A Farewell to Car Dealerships?
“Farewell car dealerships. Don’t let the door hit you on the way out!” This was FT journalist Patrick McGee’s response when asked to come up with a tabloid headline for his article on how car subscription services are set to disrupt the automotive industry.
But how are car subscriptions set to disrupt the automotive industry?
Well, cars are getting more expensive as consumers are expecting more from them, including electric engines and the latest in infotainment and IOT technology. But, consumers don’t want their monthly lease fee to go up, so lease contracts are getting longer.
In the US, lease contracts are now sometimes as long as 7 years!
But, who today, where convenience and flexibility are key commodities for many people, wants to be tied in to a purchase decision for seven years?! It would be bad enough if your Netflix contract was that long, but with a car, your needs are likely to change a lot in seven years.
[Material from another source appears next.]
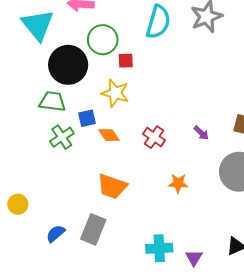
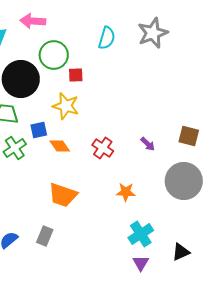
cyan semicircle: (158, 22) -> (107, 38), size x0.7
gray rectangle: (93, 229) -> (45, 236), size x0.7
cyan cross: (159, 248) -> (141, 234), moved, turned -30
That’s where car subscriptions come in…
They allow you to have a car, paid for monthly, but on a contract length that suits you. From rolling monthly, to 3 months, 6 months etc. That means you can change car to suit your requirements (including not having a car) with far greater flexibility and convenience.
But, it gets better. People often shy away from getting a used car because of maintenance concerns. But, on a subscription, that’s the subscription company’s problem, not yours! If the car breaks, they have to replace it and fix it.
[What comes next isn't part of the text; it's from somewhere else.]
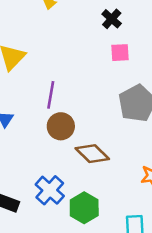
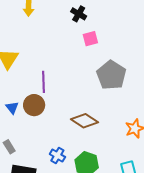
brown circle: (61, 126) -> (34, 105), moved
blue cross: (50, 190) -> (57, 155), size x0.7

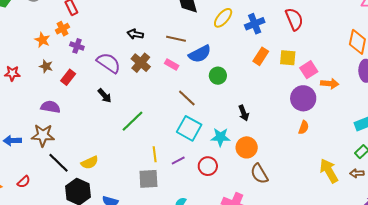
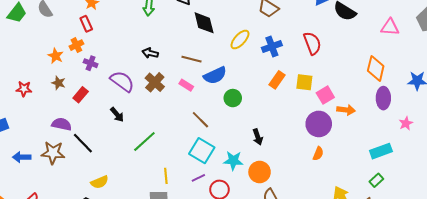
purple line: (178, 160) -> (198, 178), moved
black line: (59, 163) -> (83, 143), moved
This leads McGee to describe consumers as the ‘winners’ when it comes to car subscriptions; and dealerships as the losers.
McGee may be being deliberately dramatic. The advantages to consumers are considerable. However, it may be too early to say for certain that dealerships are the losers. What is clear is that dealerships must be open to exploring new business models to thrive in the car economy of the future.